MySQL 4.1.x authentication internals
While reviewing the deployment plans for a new MySQL server yesterday, I started wondering about the security of the authentication protocol it uses. Most of the users of the new database would be accessing it via the LAN, without the benefit of SSL encryption. It's well known that the MySQL 3.x authentication protocol is vulnerable to sniffing attacks, so MySQL 4.1 introduced a new authentication scheme designed to be more secure even over a plaintext session. But was it good enough?
I first spent some time to understand exactly how the protocol works. Thanks to some kind folks in the #mysql channel on irc.freenode.net, I located the MySQL internals documentation page the describes the authentication protocol. Unfortunately, this page doesn't really describe what's going on in the 4.1 protocol, so I turned to the source code for the definitive scoop.
Just so no one else has to do this again, here's a better description of how the protocol works, based on the 5.0.19 release. Look in libmysql/password.c at the scramble() and check_scramble() functions if you want to check the source code for yourself.

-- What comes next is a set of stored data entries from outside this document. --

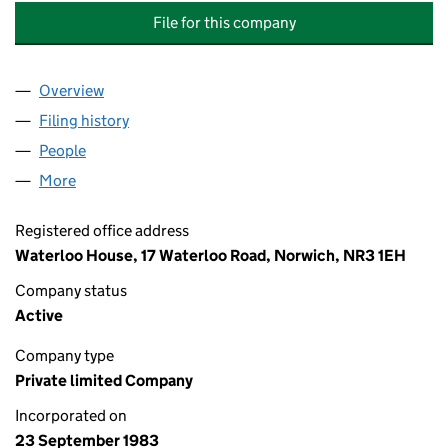
File for this company
Overview
Company
for RICHARDSON HAWORTH (LIFE AND PENSION
Filing history
for RICHARDSON HAWORTH (LIFE AND PENS
People
for RICHARDSON HAWORTH (LIFE AND PENSIONS) 
More
for RICHARDSON HAWORTH (LIFE AND PENSIONS) L
Registered office address
Waterloo House, 17 Waterloo Road, Norwich, NR3 1EH
Company status
Active
Company type
Private limited Company
Incorporated on
23 September 1983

The first thing to know is that the MySQL server stores password information in the "Password" field of the "mysql.user" table. This isn't actually the plaintext password; it's a SHA1 hash of a SHA1 hash of the password, like this: SHA1(SHA1(password)).
When a client tries to connect, the server will first generate a random string (the "seed" or "salt", depending on which document you're reading) and send it to the client. More on this later.
Now the client must ask for the user's password and use it to compute two hashes. The first hash is a simple hash of the user's password: SHA1(password). This is referred to in the code as the "stage1_hash". The client re-hashes stage1 to obtain the "stage2_hash": SHA1(stage1_hash). Note that the stage2 hash is the same as the hash the server stored in the database.
Next, the client hashes the combination of the seed and the stage2 hash like so: SHA1(seed + stage2_hash). This temporary result is then XORed with the stage1 hash and transmitted to the server.
Now the server has all the information it needs to know whether the user supplied the correct password. Remember that the server stores the stage2_hash in the database, and it originally created the seed, so it knows both of those. What it wants to recover is the stage1_hash. Fortunately, the data transmitted from the client is simply the seed and the stage2 hash, XORed with the stage1 hash. To recover the stage1 hash, the server simply has to recompute the hash SHA1(seed + stage2_hash), then XOR it with the data provided by the client. The result will be the stage1 hash. Since the stage2_hash is simply SHA1(stage1_hash), the server can simply compute a new stage2_hash and compare it to the hash in the database. If the two hashes match, the user provided the proper password.
Ok, I admit that was probably a little confusing, but here's where I think it gets really interesting. There is a flaw in this protocol. The security depends on keeping two pieces of information a secret from attackers: the stage1 and stage2 hashes. If the attacker knows both hashes, they can construct a login request that will be accepted by the server.
Stage2 hashes are protected by keeping the database files away from prying eyes, but if an attacker were to steal the database backup tapes, for example, the hashes for all database accounts would be in his possession.
Still, just having the stage2 hashes is not enough. The final piece of the client authentication credential is XORed with the stage1 hash, yet the server doesn't know the stage1 hash. Therefore, the protocol provides it with all the information it needs to know in order to derive the stage1 hash. Unfortunately, that means that the same information could be derived by anyone who could sniff a valid authentication transaction off the wire and who also possessed a copy of the stage2 hash.
So the weakness is that if an attacker has the stage2_hash stored in the db, and can observe a single successful authentication transaction, they can recover the stage1_hash for that account. Using both hashes, they can then create their own successful login request, even without knowing the user's actual password.
I've confirmed this with the MySQL team, who say that this is a known issue. It is difficult to exploit, I think, since you need a fair amount of information in order to make the attack successful. Frankly, if you already have the password hashes, you probably also already have the rest of the info in the database as well, so this might be overkill. Still, I had fun working through this last night, so I thought others might enjoy it as well. At the least, maybe I'll save someone else the time I spent understanding how the protocol works.
If this vulnerability really concerns you, you can protect the stage1 hash information by using MySQL's built-in SSL session encryption support. You should probably also be encrypting your backup tapes to protect the stage2 hash and all the data.